* Exercise *
The answer is the full listing restated exactly, without any pictures.

* Data under study *
Content starts
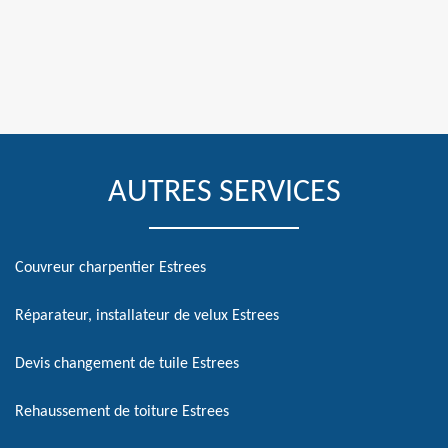
AUTRES SERVICES
Couvreur charpentier Estrees
Réparateur, installateur de velux Estrees
Devis changement de tuile Estrees
Rehaussement de toiture Estrees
Content ends
* Solved exercise *
AUTRES SERVICES
Couvreur charpentier Estrees
Réparateur, installateur de velux Estrees
Devis changement de tuile Estrees
Rehaussement de toiture Estrees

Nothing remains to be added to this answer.